Klub stocking biruCarl H. Pforzheimer, Breaking up dari Blue Stocking Club (1815). Koleksi Digital Perpustakaan Umum New York, CC BYDalam wawancara pertamanya sebagai Perdana Menteri dengan The Today Show pada hari Senin, Malcolm Turnbull menanggapi pertanyaan tentang peningkatan dana untuk wanita yang melarikan diri dari kekerasan keluarga dengan menyatakan "pria sejati tidak memukul wanita".

Mengingat statistik terbaru tentang prevalensi kekerasan terhadap perempuan di Australia, tidak mungkin melebih-lebihkan pentingnya pesan ini.

Tapi sementara kata-kata Perdana Menteri itu penting, sama pentingnya adalah tugas untuk mendorong pemimpin politik dan media menggema mereka. Baru setelah itu kita bisa mulai membentuk kembali bagaimana masyarakat berpikir tentang hubungan antara pria dan wanita di Australia.

Tapi apa pesan budaya saat ini tentang hubungan antara wanita itu sendiri?

Kesimpulan baru-baru ini di media dan budaya populer tampaknya adalah bahwa sementara wanita tidak memukul wanita lain, mereka selalu saling memukul satu sama lain. Tidak ada yang baru tentang ide ini.

Gadis biasa

Dalam dekade terakhir, temuan sosiologis telah berusaha untuk menunjukkan bahwa bullying di kalangan gadis-gadis mengambil bentuk agresi relasional - Pelecehan verbal dan emosional - berlawanan dengan agresi fisik yang ditemukan di antara anak laki-laki.

Hal ini telah memicu perdebatan tentang "gadis-gadis yang berarti" dari segala umur. Tapi bukan hanya sub-set perempuan yang dikatakan terlibat dalam "kejahatan gadis-on-cewek".

Sebaliknya, insiden menikam atau bergosip antara wanita berprofil tinggi, dan juga komentar "bebal" tentang selebriti wanita di media sosial, telah dianggap sebagai bukti bahwa permusuhan adalah keadaan alami di antara semua wanita.

Wartawan gembira melaporkan Twitter pertempuran antara selebriti seperti Taylor Swift dan Nicki Minaj, Beyonce dan Rihanna, dan Khloe Kardashian dan Amber Rose.

Premis bahwa wanita akan saling menyerang agar bisa bersaing memperebutkan perhatian pria juga digunakan untuk hiburan, seperti pada Bachelor dan Real Housewives dari Melbourne.

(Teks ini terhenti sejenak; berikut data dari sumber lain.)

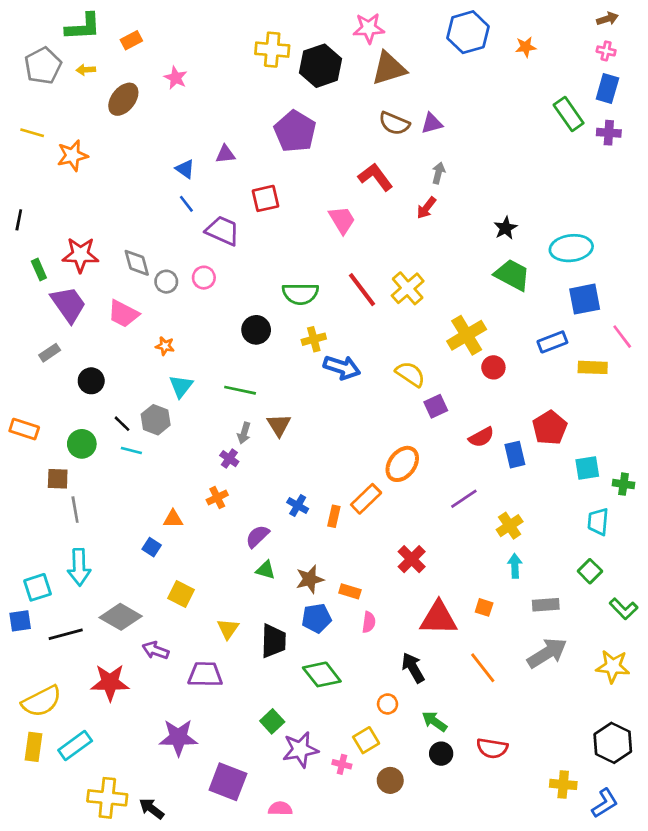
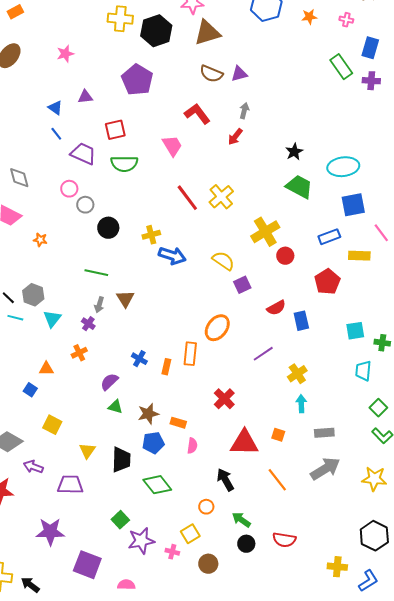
pink cross: (606, 51) -> (346, 20), moved
pink star: (176, 78) -> (65, 54), moved, turned 30
gray circle: (166, 282) -> (85, 205), moved
green semicircle: (300, 294) -> (124, 164), moved
cyan triangle: (181, 386) -> (52, 319), moved
red pentagon: (550, 428) -> (327, 282), moved
orange rectangle: (366, 499) -> (190, 354), turned -40
green square: (590, 571) -> (378, 408), moved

Atau untuk nilai komedi, seperti di Chris Rock Stand-up rutin.

Namun komentator sosial juga memperlakukan stereotip "gadis biasa" sebagai penemuan baru, atau sebagian kondisi manusia baru-baru ini diakui.

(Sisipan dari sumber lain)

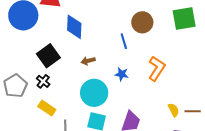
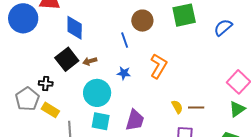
black square: (48, 56) -> (67, 59), moved
black cross: (43, 81) -> (46, 83), turned -32
gray pentagon: (15, 86) -> (27, 99), moved

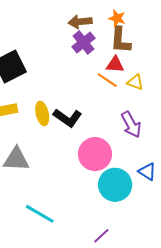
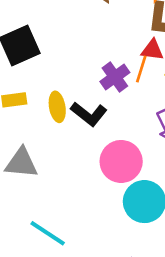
purple cross: (84, 43) -> (115, 77), moved
orange line: (107, 80) -> (141, 69), turned 70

Mitos dengan Sejarah yang Lebih Lama

Kenyataannya, keyakinan bahwa wanita diam-diam saling membenci memiliki sejarah panjang.

Selama berabad-abad, wanita diucapkan tidak mampu melakukan persahabatan "sejati". Orang Victoria merayakan persahabatan romantis antara wanita, tapi juga menggambarkan mereka sebagai hasrat dangkal yang hanya mempersiapkan wanita untuk menikah.

Alih-alih menikmati persahabatan jangka panjang yang ditemukan di antara pria, ikatan antara wanita digambarkan sebagai berumur pendek, tidak mampu menahan sifat-sifat wanita yang suka bertengkar.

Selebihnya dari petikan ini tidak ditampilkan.